Still, everyone figured the whole thing was just pre election politicking, that the court would rule for the plaintiffs, and that Obama, if elected, would defer to the court because that’s what he had wanted to do all along.
That didn’t happen. Last month Judge Edward R. Korman of the Eastern District of New York did rule to reinstate the FDA’s recommendation. He called the administration’s policy “arbitrary, capricious and unreasonable” and a danger to the credibility of the government’s scientific agency. The administration asked the judge to stay his order while the Justice Department decided whether to appeal. No fucking way, said Korman, in language only marginally more polite. Then, at the last minute, the appeal was filed. It puts everything on hold until May 20.

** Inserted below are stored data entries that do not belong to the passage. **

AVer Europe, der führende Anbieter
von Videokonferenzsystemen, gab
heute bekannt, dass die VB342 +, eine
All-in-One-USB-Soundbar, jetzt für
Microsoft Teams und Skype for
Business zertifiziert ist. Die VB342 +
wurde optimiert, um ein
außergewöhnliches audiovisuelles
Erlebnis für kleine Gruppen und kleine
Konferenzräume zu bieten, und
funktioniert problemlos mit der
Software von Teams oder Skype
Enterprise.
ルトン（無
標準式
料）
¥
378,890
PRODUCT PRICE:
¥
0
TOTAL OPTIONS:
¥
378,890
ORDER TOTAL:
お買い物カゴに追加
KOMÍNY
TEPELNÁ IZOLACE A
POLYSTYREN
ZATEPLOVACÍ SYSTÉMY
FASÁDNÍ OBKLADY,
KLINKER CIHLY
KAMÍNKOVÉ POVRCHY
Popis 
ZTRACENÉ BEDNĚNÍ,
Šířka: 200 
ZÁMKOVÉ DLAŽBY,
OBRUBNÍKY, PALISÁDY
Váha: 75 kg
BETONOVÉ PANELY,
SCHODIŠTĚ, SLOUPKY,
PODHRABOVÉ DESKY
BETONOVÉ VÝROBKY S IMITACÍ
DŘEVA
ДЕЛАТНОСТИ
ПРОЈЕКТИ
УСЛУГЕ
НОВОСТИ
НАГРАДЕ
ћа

What does all this tell us? The White House and the departments of Justice and Health & Human Services think it is better for 15-year-olds to have babies than for them to get contraception, possibly without telling their parents. Without contraception or abortion, though, for most sexually active heterosexual young women, motherhood is unavoidable.
I don’t believe Obama would let that happen to either of his two daughters. But he couldn’t say that.

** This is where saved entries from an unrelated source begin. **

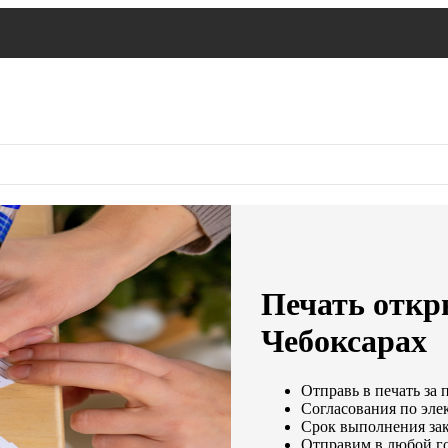
Печать откр
Чебоксарах
Отправь в печать за 
Согласования по элек
Срок выполнения зака
Отправим в любой г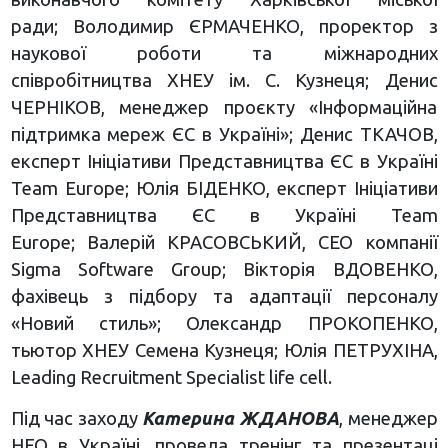
ради; Володимир ЄРМАЧЕНКО, проректор з
наукової роботи та міжнародних
співробітництва ХНЕУ ім. С. Кузнеця; Денис
ЧЕРНІКОВ, менеджер проєкту «Інформаційна
підтримка мереж ЄС в Україні»; Денис ТКАЧОВ,
експерт Ініціативи Представництва ЄС в Україні
Team Europe; Юлія БІДЕНКО, експерт Ініціативи
Представництва ЄС в Україні Team
Europe; Валерій КРАСОВСЬКИЙ, CEO компанії
Sigma Software Group; Вікторія ВДОВЕНКО,
фахівець з підбору та адаптації персоналу
«Новий стиль»; Олександр ПРОКОПЕНКО,
тьютор ХНЕУ Семена Кузнеця; Юлія ПЕТРУХІНА,
Leading Recruitment Specialist life cell.
Під час заходу
Катерина ЖДАНОВА
, менеджер
НЕО в Україні, провела тренінг та презентаці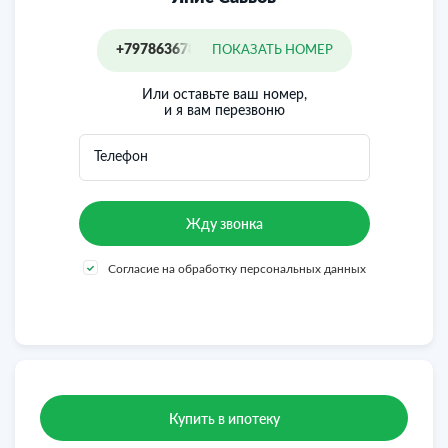
+79786367854
ПОКАЗАТЬ НОМЕР
Или оставьте ваш номер,
и я вам перезвоню
Телефон
Согласие на обработку персональных данных
Купить в ипотеку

What he did say, wittingly or not: It is safer for 15-year-olds to be mothers than for the president to face the wrath of the right-to-lifers.
If the president was meeting moralistic politics with moralistic politics, Cuyahoga County prosecutor Timothy McGinty is fighting depravity with depravity. Just before Mother’s Day he announced that, in addition to charging Cleveland abductor and torturer Ariel Castro with the kidnapping and rape of the three girls he imprisoned for 10 years, the state will attempt to prosecute him for “each act of aggravated murder he committed by terminating pregnancies that the offender perpetuated [sic] against the hostages.”

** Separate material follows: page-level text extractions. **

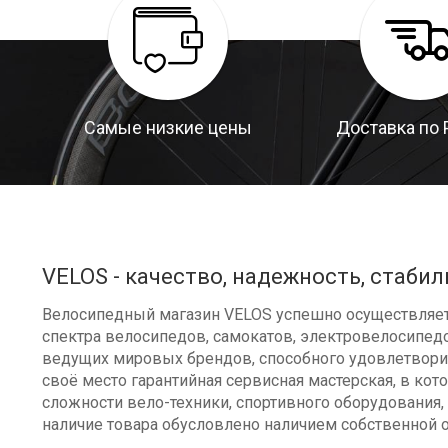
Самые низкие цены
Доставка по 
VELOS - качество, надежность, стабил
Велосипедный магазин VELOS успешно осуществляет 
спектра велосипедов, самокатов, электровелосипедо
ведущих мировых брендов, способного удовлетворит
своё место гарантийная сервисная мастерская, в к
сложности вело-техники, спортивного оборудования, 
наличие товара обусловлено наличием собственной 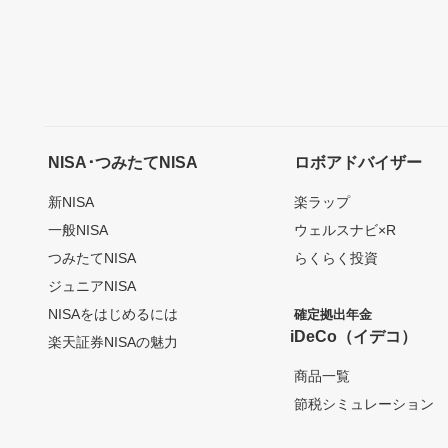
NISA･つみたてNISA
ロボアドバイザー
新NISA
楽ラップ
一般NISA
ウェルスナビ×R
つみたてNISA
らくらく投資
ジュニアNISA
NISAをはじめるには
確定拠出年金
iDeCo（イデコ）
楽天証券NISAの魅力
商品一覧
節税シミュレーション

McGinty would invoke an Ohio law that prohibits the termination of another person’s pregnancy “with prior calculation and design.” The penalty can be death. One of the girls, Michelle Knight, said that Castro impregnated her five times and starved her and punched her in the belly to cause her to miscarry.
Undergoing such treatment must certainly have been hell for Michelle. Even in more “benign” circumstances, forced abortion, like forced sterilization, is a brutal violation of a woman’s human right to bodily integrity.
But let me be clear: The legal victim of murder here is not the pregnant woman. It is the fetus. What is being defended is motherhood in the abstract, not a real child whose father was her mother’s tormenter, or a real woman who will have to devote body and heart to nurturing the living reminder of that torment.
Children conceived in sexual assault in other horrific situations, such as during the Rwandan genocide of 1994, have remained outcasts in their villages and families. In Rwanda they are called the “children of bad memories,” the “devil’s children” or — even by their own mothers — “little killers.” Dare we consider that Knight’s five fetuses were better off unborn?
One of the other women, Amanda Berry, had Castro’s baby; Jocelyn is now 6. We do not know how Amanda felt when she found out she was pregnant, gave birth, cared for the little girl. We have no way of knowing what Jocelyn’s life was like; it was normal for her. Amanda appears to love her child; it has been six years, after all, and her culture is not that of rural Rwanda. But might we abandon the fiction that learning to cherish her rapist’s spawn was easy, or “natural”?
There is no law against forcing another person to carry a pregnancy to term or making her mother a baby born of violence. That is because motherhood is assumed always to be good — never an afflicter, always a redeemer.
Sometimes it is neither. Sometimes a pregnancy is simply unintended and its resultant parenthood unwanted. Then it is a positive good to relieve the woman of that state, as early and as safely as possible.